小川小学校の德永幹子です。私に起こった「まさか」を紹介します。
ある日、家に帰ると、大きな茶色い毛玉のようなものが目にとまり、「あれ?」と思ってよくよく見ると、トイプードルの子犬でした。動物が苦手な私は血の気が引きました。「目が合ったから。」「かわいいでしょ。」「家族が増えたね。」と、動物が大好きな夫と娘がにこにこ言います。・・・とうとう思い切ったようです。
それまで夫と娘は、学校で山羊とくらして喜んで世話をしたり、動物園に行ってふれ合いコーナーで長居したりしていました。私はそんな姿を遠くから見守っていました。動物をかわいいとは思うのですが、どう接したらいいのかわからないし、においが苦手なので、ちょっと怖くて不思議な存在だったのです。担任する子どもたちと一緒に生き物を飼うこともすごく魅力的だったのですが、どうしても一歩を踏み出せませんでした。
それが突然、一緒に生活することになったのです。激怒していた私ですが、おかまいなしに無邪気に近寄ってくる「そこに在る命」の力は大きくて、1ヶ月経つ頃には、すっかりほだされていました。恐る恐る触っていたのが、気がつくと毎日一緒に散歩に行き、我が子のように見つめる自分がいたのです。私自身がこの心境の変化に一番驚きました。まだこんなにも変われる自分がいたのか、と。
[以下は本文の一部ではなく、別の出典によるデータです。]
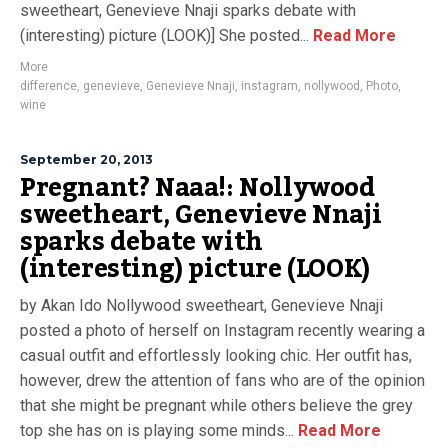
sweetheart, Genevieve Nnaji sparks debate with
(interesting) picture (LOOK)] She posted...
Read More
More
difference
,
genevieve
,
Genevieve Nnaji
,
instagram
,
nollywood
,
Photo
,
wine
September 20, 2013
Pregnant? Naaa!: Nollywood
sweetheart, Genevieve Nnaji
sparks debate with
(interesting) picture (LOOK)
by Akan Ido Nollywood sweetheart, Genevieve Nnaji
posted a photo of herself on Instagram recently wearing a
casual outfit and effortlessly looking chic. Her outfit has,
however, drew the attention of fans who are of the opinion
that she might be pregnant while others believe the grey
top she has on is playing some minds...
Read More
生き物や人との距離って、人それぞれ違うものだとは理解しているつもりでしたし、変化するものだともわかっていました。ただ、この変化を自分ごととして実感すると、新しい世界に触れる楽しさにわくわくするのです。あまりに調子に乗って、ちょっとお知り合いになった柴犬さんをなでようとしたところ、がぶりと軽く手首を噛まれ、相手の距離感を大切にすることを見失っていたと思い知らされるのでした。
まだまだ飼い犬以外の生き物とふれあうには壁がありますが、テレビや道ばたで見る動物さえも、今までとは違って見え、感情移入することも多くなりました。 犬が大好きな先輩先生に「いつかは先立つ命。生きている間を幸せに過ごせるように一生懸命お世話することだよ。」と教えていただいたことを胸に、今日も眠い目をこすりながら、散歩に行きます。